Somehow, Indian teams have always found Sri Lanka difficult opponents in their own conditions. Sure, India reached the final of a Champions Trophy here, only to be stymied by rain on the day of the scheduled final and the reserve day, and there have been other gains in multi-team tournaments. But when it has been a two-horse race between the Lankans and the Indians, on this island India have always been left far behind.

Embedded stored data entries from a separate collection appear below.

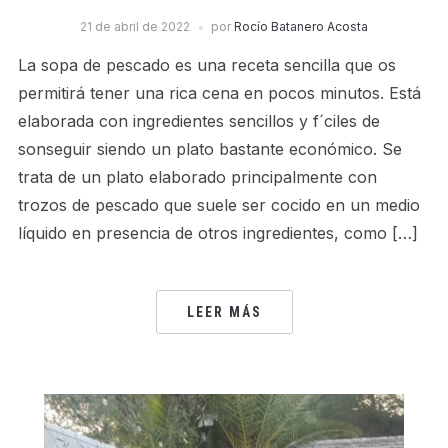
21 de abril de 2022
por
Rocío Batanero Acosta
La sopa de pescado es una receta sencilla que os
permitirá tener una rica cena en pocos minutos. Está
elaborada con ingredientes sencillos y f´ciles de
sonseguir siendo un plato bastante económico. Se
trata de un plato elaborado principalmente con
trozos de pescado que suele ser cocido en un medio
líquido en presencia de otros ingredientes, como […]
LEER MÁS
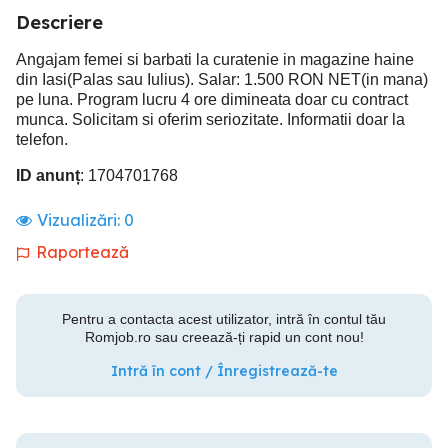
Descriere
Angajam femei si barbati la curatenie in magazine haine
din Iasi(Palas sau Iulius). Salar: 1.500 RON NET(in mana)
pe luna. Program lucru 4 ore dimineata doar cu contract
munca. Solicitam si oferim seriozitate. Informatii doar la
telefon.
ID anunț
: 1704701768
Vizualizări:
0
Raportează
Pentru a contacta acest utilizator, intră în contul tău
Romjob.ro sau creează-ți rapid un cont nou!
Intră în cont / Înregistrează-te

To say the difference is Mahendra Singh Dhoni would be over-simplifying things, because a captain is only as good as his team. And it is not as though lesser men had led teams to Sri Lanka in the past – from Mohammad Azharuddin to Sachin Tendulkar, Sourav Ganguly to Rahul Dravid, many men have had a go, and returned with a slap on the wrist. What Dhoni has done with his young team – and it is truly his team – is bring a strength of resolve that you just do not expect from cricketers so young that they barely have a season or two of cricket under the belt. What Dhoni has managed is to instill a sense of self-belief in these boys – sometimes disproportionate to their abilities – and this has helped them look the opposition in the eye, in tight situations, and not blink. Since the second game in Dambulla, India have barely taken a backward step, and it seems that nothing the Sri Lankans did could unsettle India from the plans they laid. Zaheer Khan was unleashed with the single purpose of pulling the rug from under a strong top-order and he has done that with spells so stirring you wonder why he did not bowl like this earlier in his career. Sri Lanka relied heavily on Sanath Jayasuriya, Kumar Sangakkara and Mahela Jayawardene – although the captain will deny this – and repeatedly Zaheer knocked out two of the three to leave the other Indian bowlers in prime position to run amok.
If Zaheer played his part to perfection, Praveen Kumar and Munaf Patel certainly did not disappoint, edging in with crucial breakthroughs and tight spells in conditions that did just enough to keep seam bowlers interested. Where the fast men left off Harbhajan Singh climbed in, either keeping his end tight, if required, or attacking with guile and aggression, when the opportunity was afforded to him.
The bulk of the run-scoring was done by Dhoni himself, but Suresh Raina showed that big scores against the likes of Hong Kong were not where his abilities ended. Dhoni, after cleverly declaring in public that Ajantha Mendis was "the most unusual" bowler he had seen, systematically showed his team a way to tackle the mystery spinner. With the best batsmen in the country falling prey to Mendis in the Tests, the stage was set for the novices to be routed a la the Asia Cup, where Mendis took 6 for 13. In this light, the performances of Virat Kohli, Dhoni, Raina, and S Badrinath were a breath of fresh air. While not rash, there was certainly a fearlessness that they brought to the crease that sits aptly with the kind of team Dhoni has moulded in the limited-overs game. From being rank outsiders, India will leave Sri Lanka with a trophy in the bag and smiles on their faces, irrespective of what happens in the final game.